Saw this on Reddit yesterday, already upgraded mine and I can confirm it makes a world of difference!


----------



## Waterdonkey (Feb 10, 2012)

An EF-S L lens? What?!


----------



## Mt Spokane Photography (Feb 10, 2012)

I din't follow the link, but it looks like a red rubber band


----------



## unfocused (Feb 10, 2012)

I just tried this same upgrade on my 50 f1.8. It is excellent! Much sharper and the Bokeh is incredible!


----------



## lbloom (Feb 10, 2012)

CR10! Great gag rating.


----------



## cezargalang (Feb 10, 2012)

Too much WIN! ;D ;D ;D 

well, this post is 2 months ahead


----------



## Beautor (Feb 10, 2012)

Sweet! I bet this modification would work for my 50mm 1.8 too!


----------



## mackguyver (Feb 10, 2012)

It's only missing the L-ifying front UV filterelement that adds contrast & resolution, cancels out CA better than flourite and un-vignettes the image 

Awesome post!!!


----------



## distant.star (Feb 10, 2012)

Great!

Sure to get me an extra $50 when I sell it!


----------



## wobbles (Feb 10, 2012)

I can't wait for "PART 2".... where you paint the rest of the lens white and it transforms into a Super Telephoto lens! ;D


----------



## D_Rochat (Feb 10, 2012)

Beautor said:


> Sweet! I bet this modification would work for my 50mm 1.8 too!
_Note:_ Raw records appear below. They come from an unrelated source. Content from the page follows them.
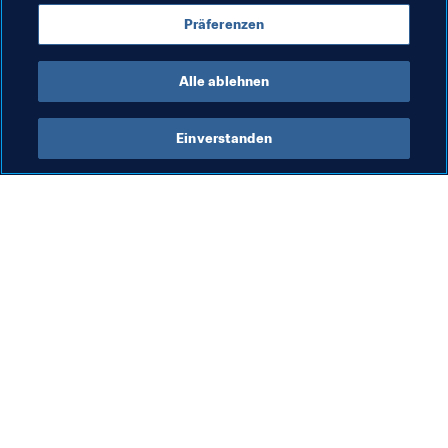
Präferenzen
Germany
UEFA
Alle ablehnen
Einverstanden
Was die FIFA macht
Besuchen Sie auch
Legal
Alle Nachrichten und 
Themen
Transfersystem
Berichte und 
Frauenfussball
Dokumente
Fussballförderung
FIFA-Stiftung
Innovation
FIFA Museum
Talentförderung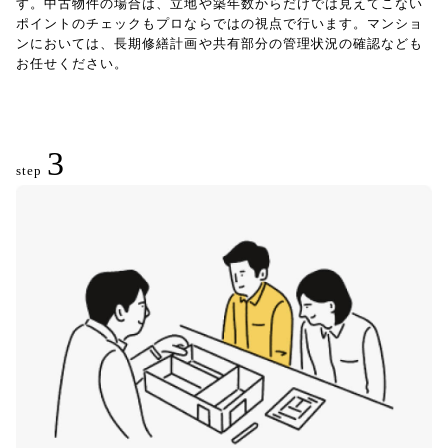
す。中古物件の場合は、立地や築年数からだけでは見えてこない
ポイントのチェックもプロならではの視点で行います。マンショ
ンにおいては、長期修繕計画や共有部分の管理状況の確認なども
お任せください。
3
step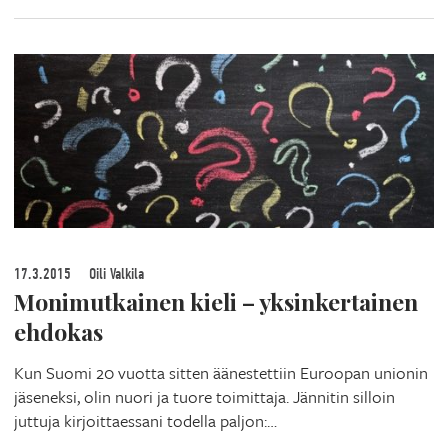
17.3.2015
Oili Valkila
Monimutkainen kieli – yksinkertainen
ehdokas
Kun Suomi 20 vuotta sitten äänestettiin Euroopan unionin
jäseneksi, olin nuori ja tuore toimittaja. Jännitin silloin
juttuja kirjoittaessani todella paljon:…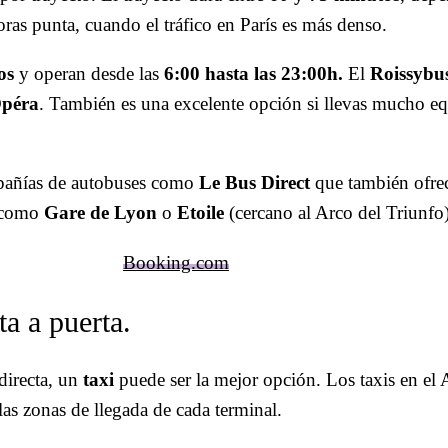
ras punta, cuando el tráfico en París es más denso.
os
y operan desde las
6:00 hasta las 23:00h.
El
Roissybu
péra
. También es una excelente opción si llevas mucho equi
mpañías de autobuses como
Le Bus Direct
que también ofrece
, como
Gare de Lyon
o
Etoile
(cercano al Arco del Triunfo)
Booking.com
a a puerta.
directa, un
taxi
puede ser la mejor opción. Los taxis en el
las zonas de llegada de cada terminal.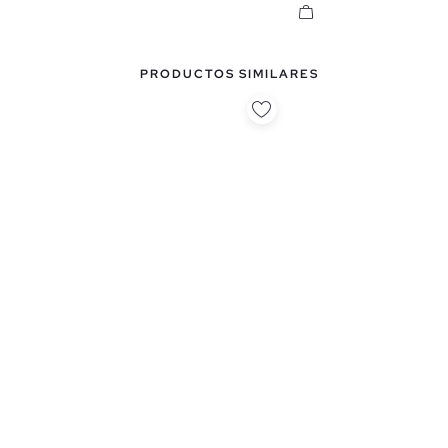
PRODUCTOS SIMILARES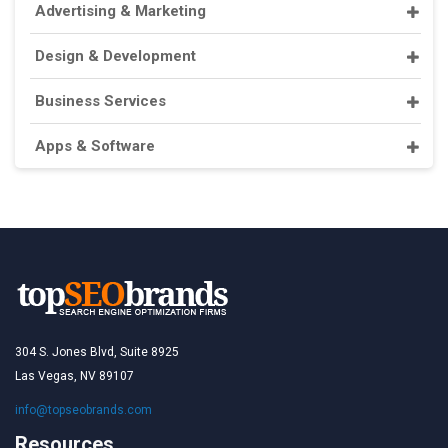
Advertising & Marketing
Design & Development
Business Services
Apps & Software
304 S. Jones Blvd, Suite 8925
Las Vegas, NV 89107
info@topseobrands.com
Resources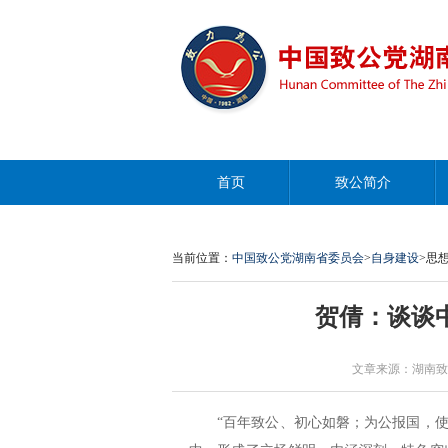
首页
致公简介
当前位置：
中国致公党湖南省委员会
>
自身建设
>思
贺倩：谈谈
文章来源：湖南致公 作者
“百年致公、初心如磐；为公报国，使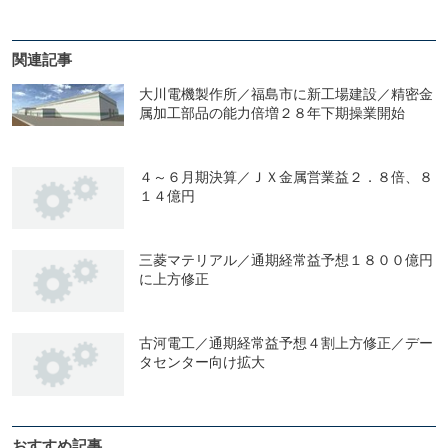
関連記事
大川電機製作所／福島市に新工場建設／精密金
属加工部品の能力倍増２８年下期操業開始
４～６月期決算／ＪＸ金属営業益２．８倍、８
１４億円
三菱マテリアル／通期経常益予想１８００億円
に上方修正
古河電工／通期経常益予想４割上方修正／デー
タセンター向け拡大
おすすめ記事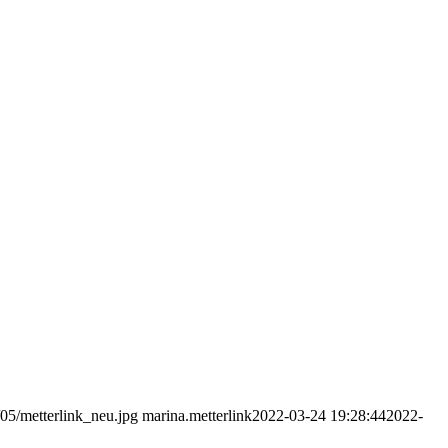
/05/metterlink_neu.jpg
marina.metterlink
2022-03-24 19:28:44
2022-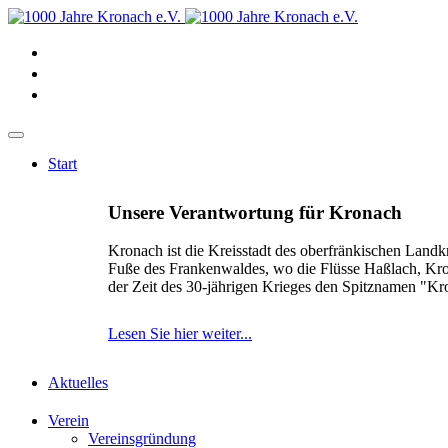
Start
Unsere Verantwortung für Kronach
Kronach ist die Kreisstadt des oberfränkischen Landk
Fuße des Frankenwaldes, wo die Flüsse Haßlach, Kr
der Zeit des 30-jährigen Krieges den Spitznamen "K
Lesen Sie hier weiter...
Aktuelles
Verein
Vereinsgründung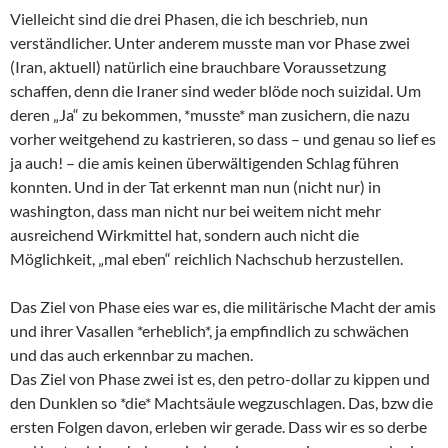
Vielleicht sind die drei Phasen, die ich beschrieb, nun
verständlicher. Unter anderem musste man vor Phase zwei
(Iran, aktuell) natürlich eine brauchbare Voraussetzung
schaffen, denn die Iraner sind weder blöde noch suizidal. Um
deren „Ja“ zu bekommen, *musste* man zusichern, die nazu
vorher weitgehend zu kastrieren, so dass – und genau so lief es
ja auch! – die amis keinen überwältigenden Schlag führen
konnten. Und in der Tat erkennt man nun (nicht nur) in
washington, dass man nicht nur bei weitem nicht mehr
ausreichend Wirkmittel hat, sondern auch nicht die
Möglichkeit, „mal eben“ reichlich Nachschub herzustellen.
Das Ziel von Phase eies war es, die militärische Macht der amis
und ihrer Vasallen *erheblich*, ja empfindlich zu schwächen
und das auch erkennbar zu machen.
Das Ziel von Phase zwei ist es, den petro-dollar zu kippen und
den Dunklen so *die* Machtsäule wegzuschlagen. Das, bzw die
ersten Folgen davon, erleben wir gerade. Dass wir es so derbe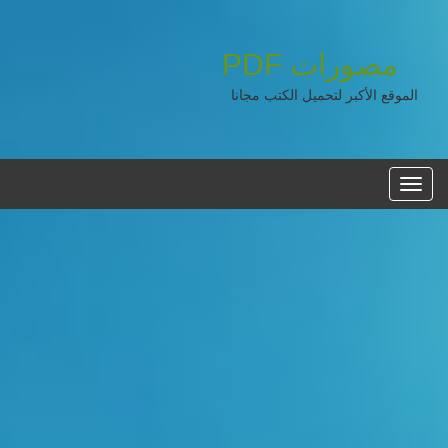
مصورات
PDF
الموقع الأكبر لتحميل الكتب مجانا
القائمه
الرئيسية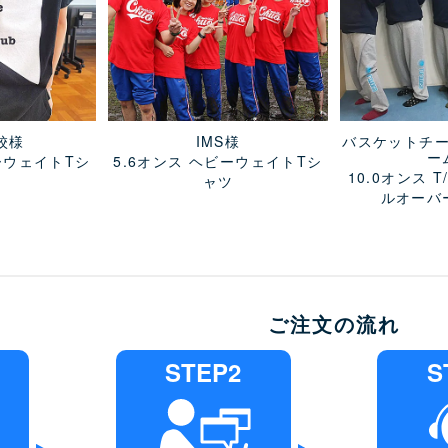
校様
IMS様
バスケットチ
ー
ーウェイトTシ
5.6オンス ヘビーウェイトTシ
10.0オンス 
ツ
ャツ
ルオーバ
ご注文の流れ
STEP2
S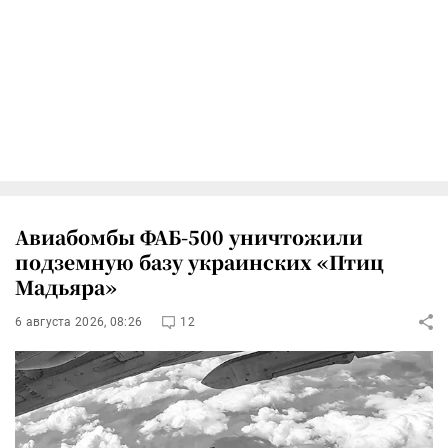
Авиабомбы ФАБ-500 уничтожили
подземную базу украинских «Птиц
Мадьяра»
6 августа 2026, 08:26
12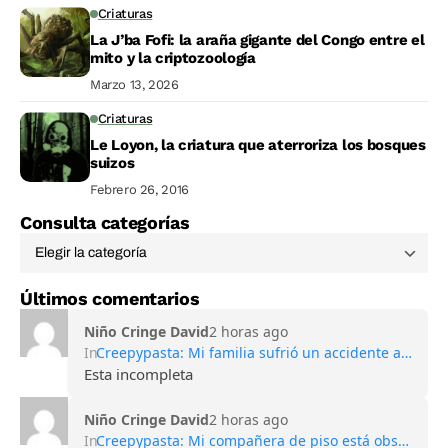
Criaturas
La J’ba Fofi: la araña gigante del Congo entre el
mito y la criptozoología
Marzo 13, 2026
Criaturas
Le Loyon, la criatura que aterroriza los bosques
suizos
Febrero 26, 2016
Consulta categorías
Últimos comentarios
Niño Cringe David
2 horas ago
In
Creepypasta: Mi familia sufrió un accidente automovilístico mortal
Esta incompleta
Niño Cringe David
2 horas ago
In
Creepypasta: Mi compañera de piso está obsesionada con las hadas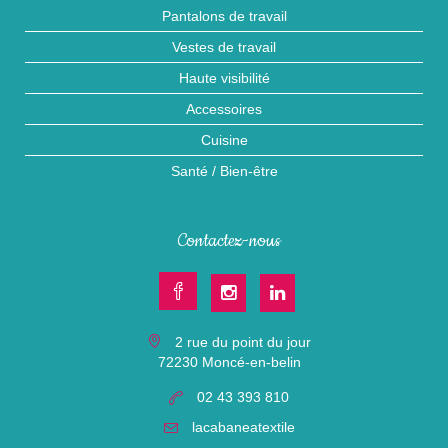
Pantalons de travail
Vestes de travail
Haute visibilité
Accessoires
Cuisine
Santé / Bien-être
Contactez-nous
2 rue du point du jour
72230 Moncé-en-belin
02 43 393 810
lacabaneatextile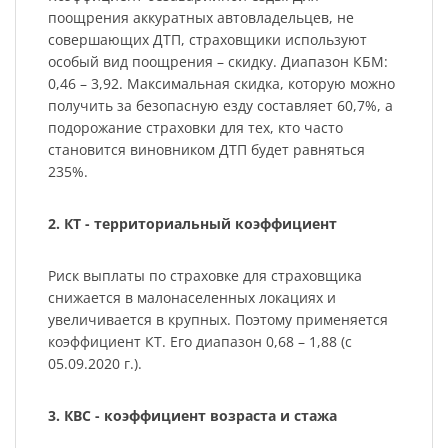
поощрения аккуратных автовладельцев, не
совершающих ДТП, страховщики используют
особый вид поощрения – скидку. Диапазон КБМ:
0,46 – 3,92. Максимальная скидка, которую можно
получить за безопасную езду составляет 60,7%, а
подорожание страховки для тех, кто часто
становится виновником ДТП будет равняться
235%.
2. КТ - территориальный коэффициент
Риск выплаты по страховке для страховщика
снижается в малонаселенных локациях и
увеличивается в крупных. Поэтому применяется
коэффициент КТ. Его диапазон 0,68 – 1,88 (с
05.09.2020 г.).
3. КВС - коэффициент возраста и стажа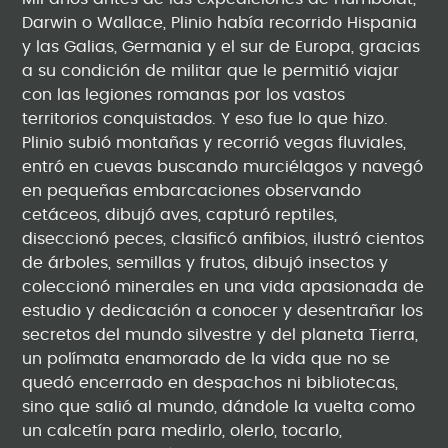
Darwin o Wallace, Plinio había recorrido Hispania
y las Galias, Germania y el sur de Europa, gracias
a su condición de militar que le permitió viajar
con las legiones romanas por los vastos
territorios conquistados. Y eso fue lo que hizo.
Plinio subió montañas y recorrió vegas fluviales,
entró en cuevas buscando murciélagos y navegó
en pequeñas embarcaciones observando
cetáceos, dibujó aves, capturó reptiles,
diseccionó peces, clasificó anfibios, ilustró cientos
de árboles, semillas y frutos, dibujó insectos y
coleccionó minerales en una vida apasionada de
estudio y dedicación a conocer y desentrañar los
secretos del mundo silvestre y del planeta Tierra,
un polímata enamorado de la vida que no se
quedó encerrado en despachos ni bibliotecas,
sino que salió al mundo, dándole la vuelta como
un calcetín para medirlo, olerlo, tocarlo,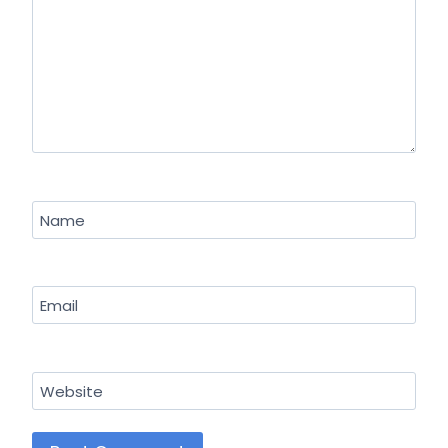
Name
Email
Website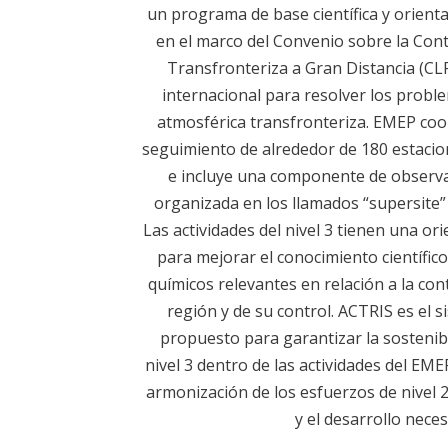
un programa de base científica y orient
en el marco del Convenio sobre la Con
Transfronteriza a Gran Distancia (C
internacional para resolver los prob
atmosférica transfronteriza. EMEP coor
seguimiento de alrededor de 180 estaci
e incluye una componente de observa
organizada en los llamados “supersite” E
Las actividades del nivel 3 tienen una or
para mejorar el conocimiento científico
químicos relevantes en relación a la con
región y de su control. ACTRIS es el s
propuesto para garantizar la sostenibi
nivel 3 dentro de las actividades del EME
armonización de los esfuerzos de nivel 2
y el desarrollo neces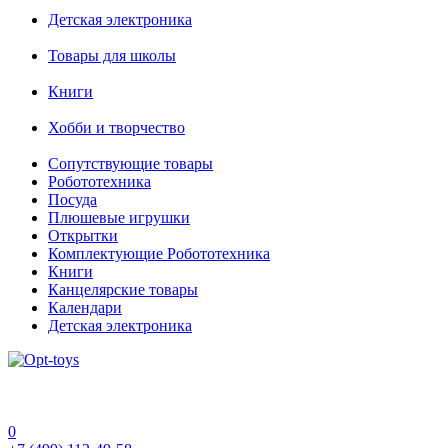
Детская электроника
Товары для школы
Книги
Хобби и творчество
Сопутствующие товары
Робототехника
Посуда
Плюшевые игрушки
Открытки
Комплектующие Робототехника
Книги
Канцелярские товары
Календари
Детская электроника
0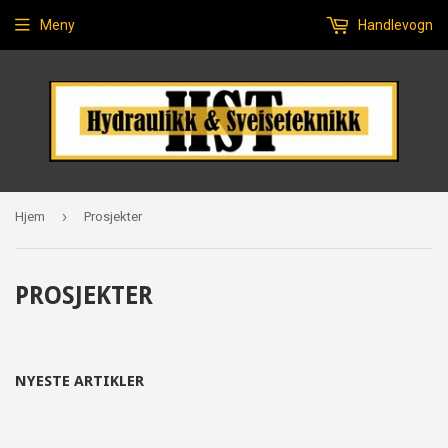
Meny
Handlevogn
›
Hjem
Prosjekter
PROSJEKTER
NYESTE ARTIKLER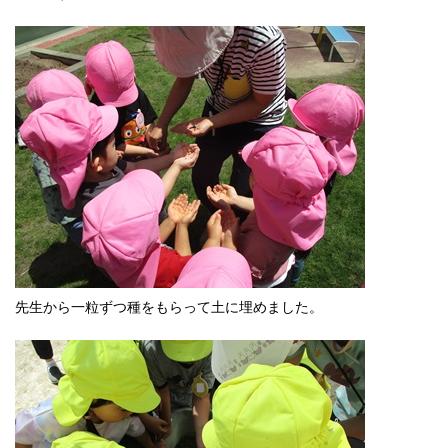
先生から一粒ずつ種をもらって土に埋めました。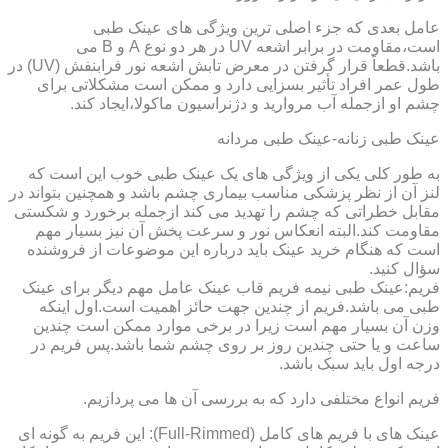
عامل بعدی که جزء اصلی ترین ویژگی های عینک طبی
است،مقاومت در برابر اشعه UV در هر دو نوع A و B می
باشد.قطعاً قرار گرفتن در معرض تابش اشعه نور فرابنفش (UV) در
طول عمر افراد تأثیر بسزایی دارد و ممکن است مشکلاتی برای
چشم او ازجمله آب مروارید و دژنراسیون ماکولا،ایجاد کند.
عینک طبی زنانه-عینک طبی مردانه
به طور کلی یکی از ویژگی های یک عینک طبی خوب این است که
لنز آن از نظر پزشکی مناسب بیماری چشم باشد و همچنین بتواند در
مقابل خطراتی که چشم را تهدید می کند ازجمله برخورد و شکستی
مقاومت کند.البته انعکاس نور و سرعت پخش آن نیز بسیار مهم
است که هنگام خرید عینک باید درباره این موضوعات از فروشنده
سؤال کنید.
فریم:عینک طبی نیمه فریم قاب عینک عامل مهم دیگر برای عینک
طبی می باشد.فریم از چندین جهت حائز اهمیت است.اول اینکه
وزن آن بسیار مهم است زیرا در برخی موارد ممکن است چندین
ساعت و یا حتی چندین روز بر روی چشم شما باشد.پس فریم در
درجه اول باید سبک باشد.
فریم انواع مختلفی دارد که به بررسی آن ها می پردازیم.
عینک های با فریم های کامل (Full-Rimmed): این فریم به گونه ای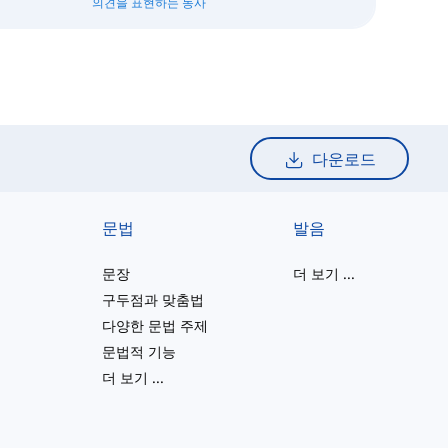
의견을 표현하는 동사
다운로드
문법
발음
문장
더 보기
...
구두점과 맞춤법
다양한 문법 주제
문법적 기능
더 보기
...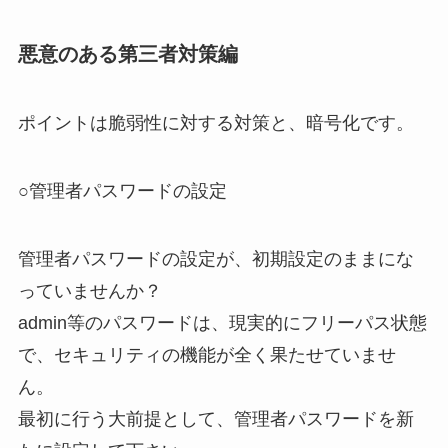
悪意のある第三者対策編
ポイントは脆弱性に対する対策と、暗号化です。
○管理者パスワードの設定
管理者パスワードの設定が、初期設定のままにな
っていませんか？
admin等のパスワードは、現実的にフリーパス状態
で、セキュリティの機能が全く果たせていませ
ん。
最初に行う大前提として、管理者パスワードを新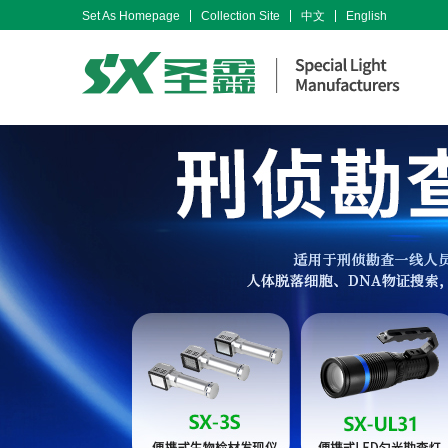
Set As Homepage
Collection Site
中文
English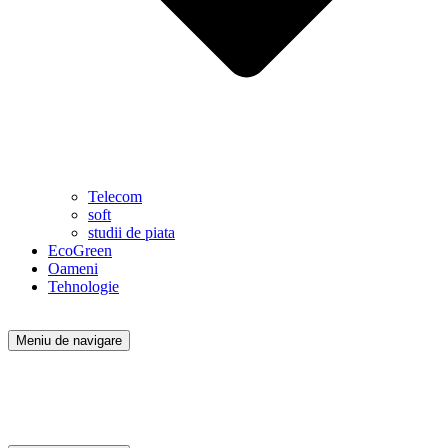
Telecom
soft
studii de piata
EcoGreen
Oameni
Tehnologie
Meniu de navigare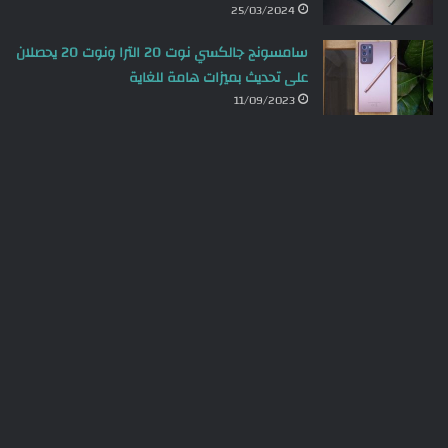
25/03/2024
سامسونج جالكسي نوت 20 الترا ونوت 20 يحصلان
على تحديث بميزات هامة للغاية
11/09/2023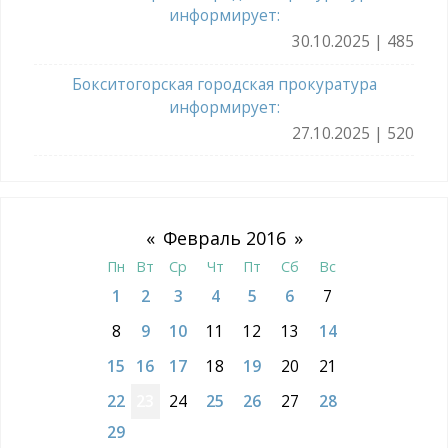
информирует:
30.10.2025 | 485
Бокситогорская городская прокуратура
информирует:
27.10.2025 | 520
«
Февраль 2016
»
Пн
Вт
Ср
Чт
Пт
Сб
Вс
1
2
3
4
5
6
7
8
9
10
11
12
13
14
15
16
17
18
19
20
21
22
23
24
25
26
27
28
29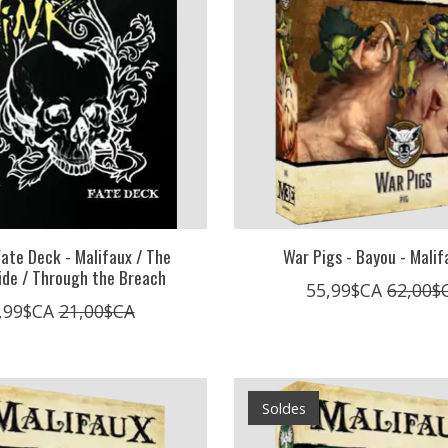
Fate Deck - Malifaux / The
War Pigs - Bayou - Malif
ide / Through the Breach
55,99$CA
62,00$
,99$CA
21,00$CA
Soldes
This makes me want to paint a red ring on my 50mm 1.8 for sh*ts and giggles! I think I just might.


----------



## D.Sim (Feb 10, 2012)

Might as well go the whole hog and do this 8)

http://www.petapixel.com/2011/11/03/canon-50mm-f1-8-nifty-fifty-painted-to-look-like-a-white-l-lens/


----------



## Fandongo (Feb 10, 2012)

EF-S L would be brilliant...

If it was a 4.0, or a 2.8, or dare I say, 2.0 (for those that don't mind regular L heft).


----------



## D_Rochat (Feb 10, 2012)

Fandongo said:


> EF-S L would be brilliant...
> 
> If it was a 4.0, or a 2.8, or dare I say, 2.0 (for those that don't mind regular L heft).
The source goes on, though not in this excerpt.